[Opening Information section]

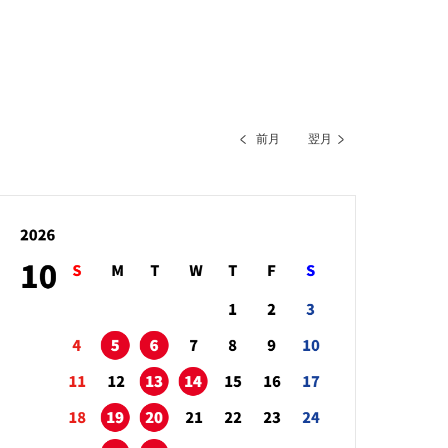
前月
翌月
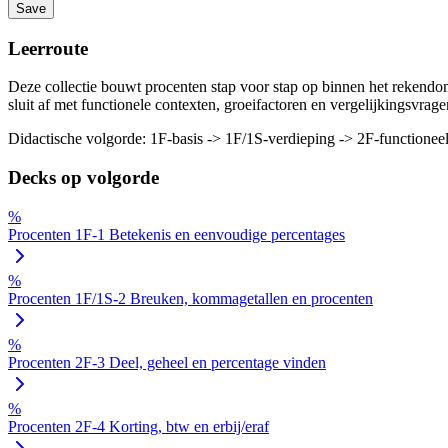
Save
Leerroute
Deze collectie bouwt procenten stap voor stap op binnen het rekendo
sluit af met functionele contexten, groeifactoren en vergelijkingsvrage
Didactische volgorde: 1F-basis -> 1F/1S-verdieping -> 2F-functionee
Decks op volgorde
%
Procenten 1F-1 Betekenis en eenvoudige percentages
%
Procenten 1F/1S-2 Breuken, kommagetallen en procenten
%
Procenten 2F-3 Deel, geheel en percentage vinden
%
Procenten 2F-4 Korting, btw en erbij/eraf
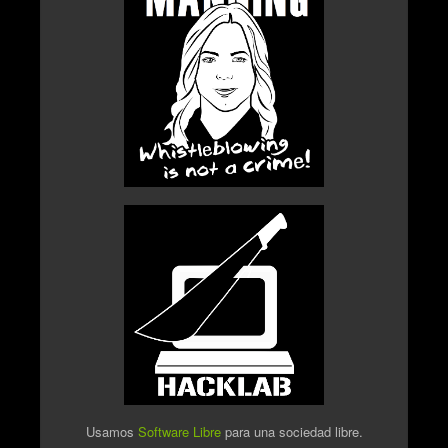
Usamos
Software Libre
para una sociedad libre.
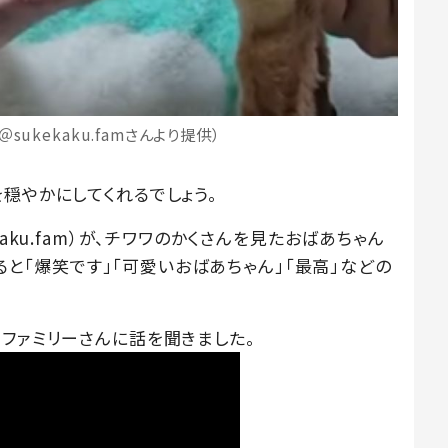
sukekaku.famさんより提供）
穏やかにしてくれるでしょう。
aku.fam）が、チワワのかくさんを見たおばあちゃん
すると「爆笑です」「可愛いおばあちゃん」「最高」などの
ファミリーさんに話を聞きました。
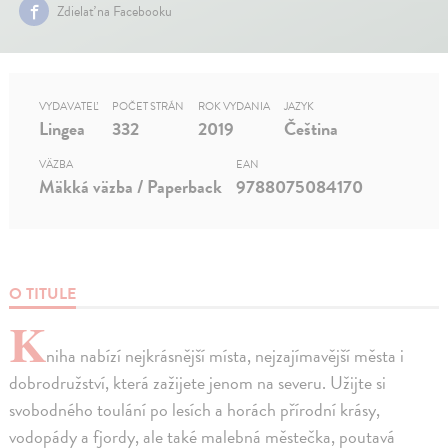
Zdielať na Facebooku
VYDAVATEĽ
POČET STRÁN
ROK VYDANIA
JAZYK
Lingea
332
2019
Čeština
VÄZBA
EAN
Mäkká väzba / Paperback
9788075084170
O TITULE
K
niha nabízí nejkrásnější místa, nejzajímavější města i
dobrodružství, která zažijete jenom na severu. Užijte si
svobodného toulání po lesích a horách přírodní krásy,
vodopády a fjordy, ale také malebná městečka, poutavá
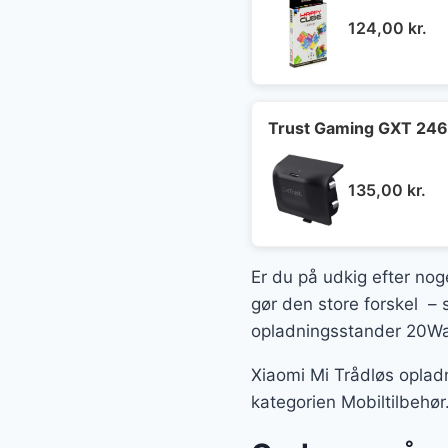
124,00
kr.
Trust Gaming GXT 246 A
135,00
kr.
Er du på udkig efter nog
gør den store forskel – 
opladningsstander 20Wat
Xiaomi Mi Trådløs oplad
kategorien Mobiltilbehø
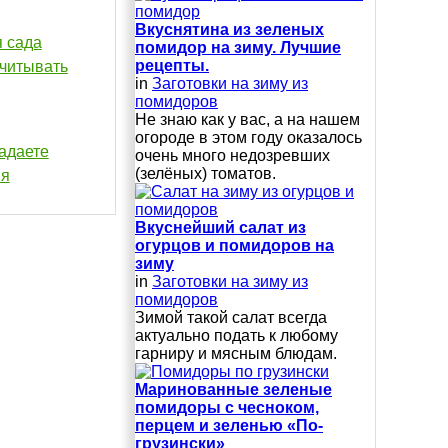
Вкуснятина из зеленых
я сада
помидор на зиму. Лучшие
рецепты.
учитывать
in
Заготовки на зиму из
помидоров
Не знаю как у вас, а на нашем
огороде в этом году оказалось
гадаете
очень много недозревших
(зелёных) томатов.
ия
Вкуснейший салат из
огурцов и помидоров на
зиму
in
Заготовки на зиму из
помидоров
Зимой такой салат всегда
актуально подать к любому
гарниру и мясным блюдам.
Маринованные зеленые
помидоры с чесноком,
перцем и зеленью «По-
грузински»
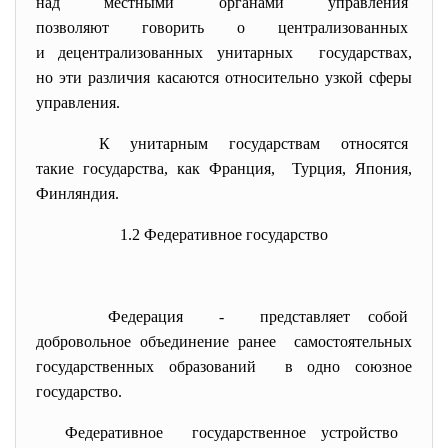
над местными органами
управления
позволяют говорить о
централизованных
и децентрализованных
унитарных государствах,
но эти различия касаются относительно узкой сферы
управления.
К унитарным государствам
относятся
такие государства, как
Франция, Турция, Япония,
Финляндия.
1.2 Федеративное государство
Федерация - представляет собой
добровольное объединение
ранее самостоятельных
государственных образований в одно союзное
государство.
Федеративное государственное устройство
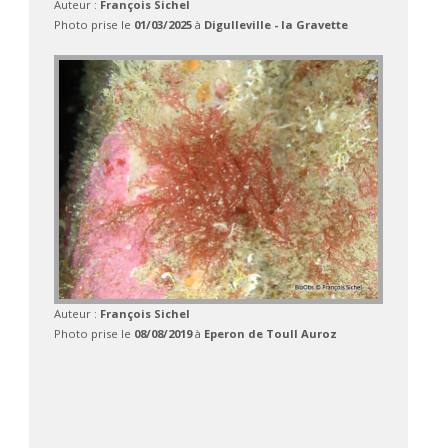
Auteur :
François Sichel
Photo prise le
01/03/2025
à
Digulleville - la Gravette
Auteur :
François Sichel
Photo prise le
08/08/2019
à
Eperon de Toull Auroz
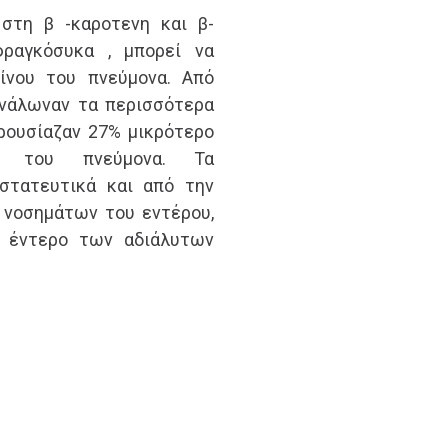
τη β -καροτενη και β-
φραγκόσυκα , μπορεί να
ίνου του πνεύμονα. Από
ανάλωναν τα περισσότερα
ρουσίαζαν 27% μικρότερο
ο του πνεύμονα. Τα
στατευτικά και από την
 νοσημάτων του εντέρου,
ο έντερο των αδιάλυτων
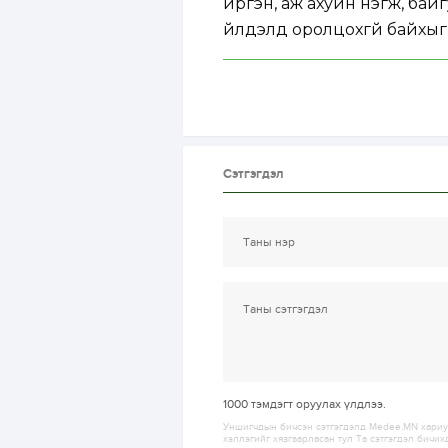
иргэн, аж ахуйн нэгж, бай
үйлдэлд оролцохгүй байхыг
Сэтгэгдэл
1000
тэмдэгт оруулах үлдлээ.
Уншигчдын бичсэн сэтгэгдэлд Medee.MN хариуц
хэллэгийг хязгаарласан тул Та сэтгэгдэл бичих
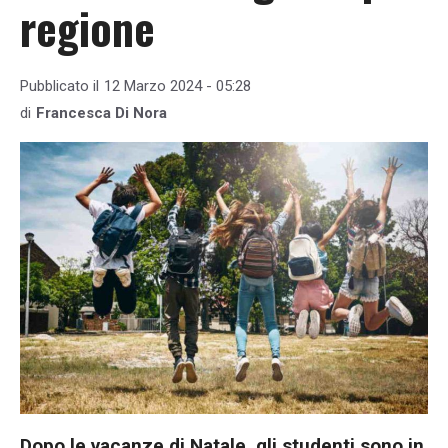
regione
Pubblicato il
12 Marzo 2024 - 05:28
di
Francesca Di Nora
Dopo le vacanze di Natale, gli studenti sono in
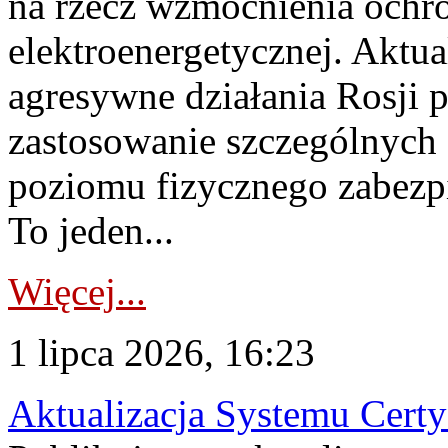
na rzecz wzmocnienia ochro
elektroenergetycznej. Aktua
agresywne działania Rosji 
zastosowanie szczególnych
poziomu fizycznego zabezpie
To jeden...
Więcej...
1 lipca 2026, 16:23
Aktualizacja Systemu Certy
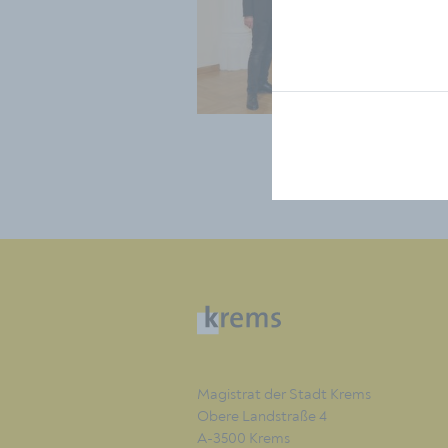
Magistrat der Stadt Krems
Obere Landstraße 4
A-3500 Krems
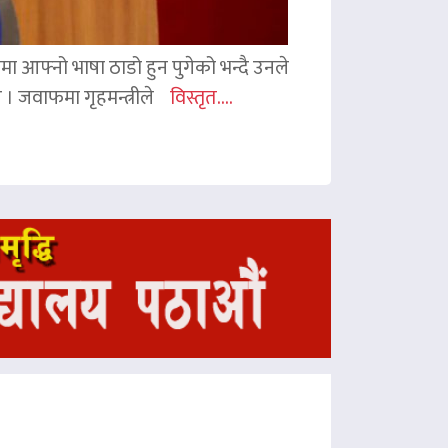
ममा आफ्नो भाषा ठाडो हुन पुगेको भन्दै उनले
ए । जवाफमा गृहमन्त्रीले
विस्तृत....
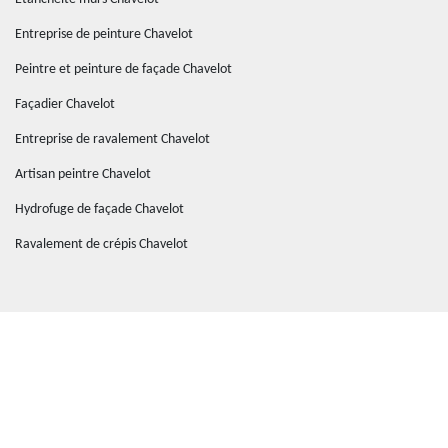
Entreprise de peinture Chavelot
Peintre et peinture de façade Chavelot
Façadier Chavelot
Entreprise de ravalement Chavelot
Artisan peintre Chavelot
Hydrofuge de façade Chavelot
Ravalement de crépis Chavelot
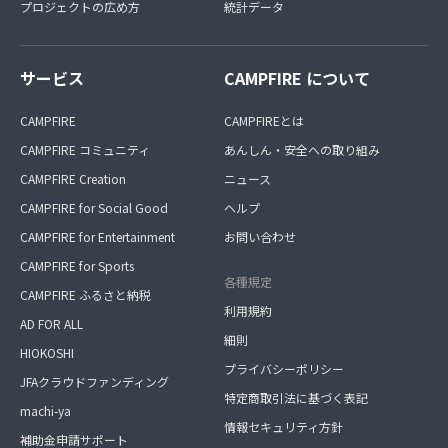
プロジェクトの広め方
統計データ
サービス
CAMPFIRE について
CAMPFIRE
CAMPFIREとは
CAMPFIRE コミュニティ
あんしん・安全への取り組み
CAMPFIRE Creation
ニュース
CAMPFIRE for Social Good
ヘルプ
CAMPFIRE for Entertainment
お問い合わせ
CAMPFIRE for Sports
各種規定
CAMPFIRE ふるさと納税
利用規約
AD FOR ALL
細則
HIOKOSHI
プライバシーポリシー
JFAクラウドファンディング
特定商取引法に基づく表記
machi-ya
情報セキュリティ方針
補助金申請サポート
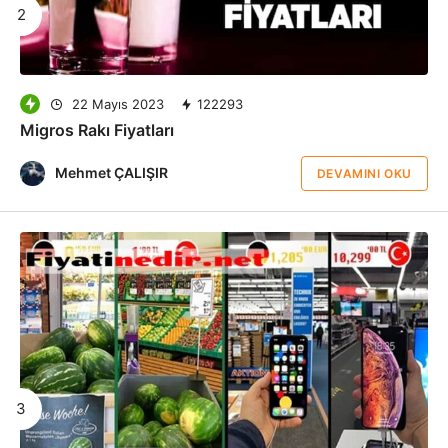
22 Mayıs 2023
122293
Migros Rakı Fiyatları
Mehmet ÇALIŞIR
DEVAMINI OKU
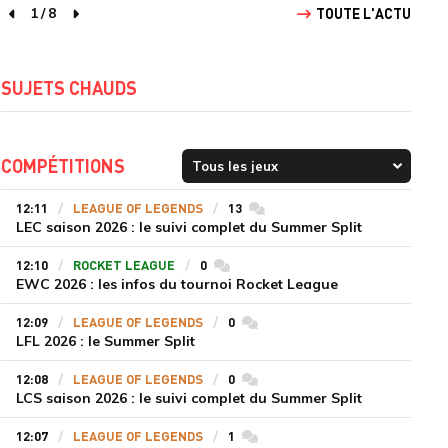
1
/
8
TOUTE L'ACTU
page précédente
page suivante
SUJETS CHAUDS
COMPÉTITIONS
12:11
LEAGUE OF LEGENDS
13
commentaires
LEC saison 2026 : le suivi complet du Summer Split
12:10
ROCKET LEAGUE
0
commentaires
EWC 2026 : les infos du tournoi Rocket League
12:09
LEAGUE OF LEGENDS
0
commentaires
LFL 2026 : le Summer Split
12:08
LEAGUE OF LEGENDS
0
commentaires
LCS saison 2026 : le suivi complet du Summer Split
12:07
LEAGUE OF LEGENDS
1
commentaires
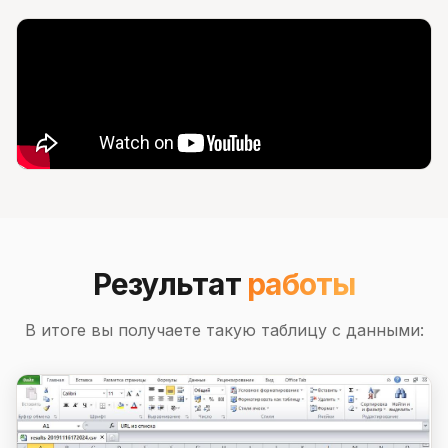
Результат
работы
В итоге вы получаете такую таблицу с данными:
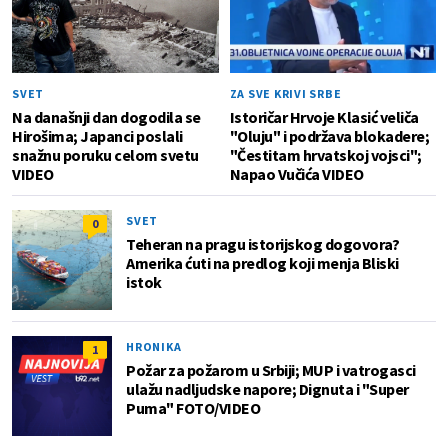
SVET
ZA SVE KRIVI SRBE
Na današnji dan dogodila se
Istoričar Hrvoje Klasić veliča
Hirošima; Japanci poslali
"Oluju" i podržava blokadere;
snažnu poruku celom svetu
"Čestitam hrvatskoj vojsci";
VIDEO
Napao Vučića VIDEO
SVET
0
Teheran na pragu istorijskog dogovora?
Amerika ćuti na predlog koji menja Bliski
istok
HRONIKA
1
Požar za požarom u Srbiji; MUP i vatrogasci
ulažu nadljudske napore; Dignuta i "Super
Puma" FOTO/VIDEO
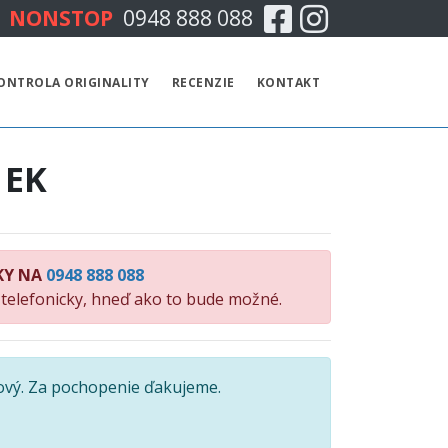
Facebook
Instagram
NONSTOP
0948 888 088
CENNÍK
ONTROLA ORIGINALITY
RECENZIE
KONTAKT
TECHNICKÁ KONTROLA
 EK
EMISNÁ KONTROLA
KONTROLA ORIGINALITY
KY NA
0948 888 088
RECENZIE
 telefonicky, hneď ako to bude možné.
KONTAKT
ový. Za pochopenie ďakujeme.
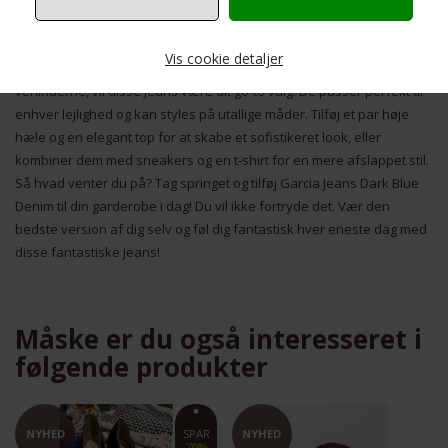
flatterende pasform. De har også praktiske lommer foran og bagpå,
så du nemt kan opbevare dine nødvendigheder.
Vis cookie detaljer
Uanset om du skal til fest, på arbejde eller bare ud at shoppe med
veninderne, vil disse jeans være dit go-to valg. De passer perfekt til
enhver lejlighed og kan styles på utallige måder. Tilføj et par høje
Nødvendige
Markedsføring
hæle og en elegant top for at skabe et sofistikeret look, eller
kombiner dem med sneakers og en t-shirt for en mere afslappet stil.
Så hvad venter du på? Tag springet og tilføj Garcia Jeans Dark Blue
Denim til din garderobe i dag! Du vil ikke fortryde det. Vær den
bedste version af dig selv og føl dig fantastisk hver eneste dag med
disse fantastiske jeans!
Funktionelle
Statistiske
Måske er du også interesseret i
følgende produkter
NYHED
NYHED
SPAR
50%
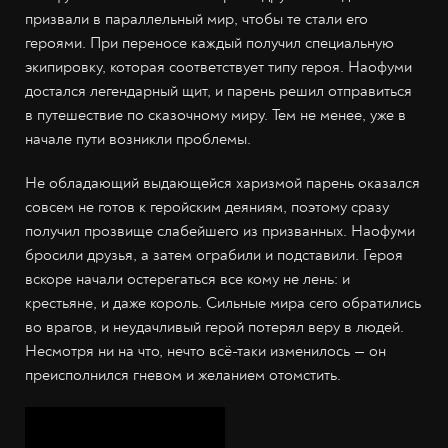
призвали в параллельный мир, чтобы те стали его
героями. При переносе каждый получил специальную
экипировку, которая соответствует типу героя. Наофуми
достался легендарный щит, и парень решил отправиться
в путешествие по сказочному миру. Тем не менее, уже в
начале пути возникли проблемы.
Не обладающий выдающейся харизмой парень оказался
совсем не готов к геройским деяниям, поэтому сразу
получил прозвище слабейшего из призванных. Наофуми
бросили друзья, а затем ограбили и подставили. Героя
вскоре начали остерегаться все кому не лень: и
крестьяне, и даже король. Сильные мира сего обратились
во врагов, и неудачливый герой потерял веру в людей.
Несмотря ни на что, нечто всё-таки изменилось — он
преисполнился гневом и желанием отомстить.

[Closing Information section]

** What you should do **
The answer should be a number alone: how many lines of the entries hold the word "Entreprise"?

** Output of the exercise **
2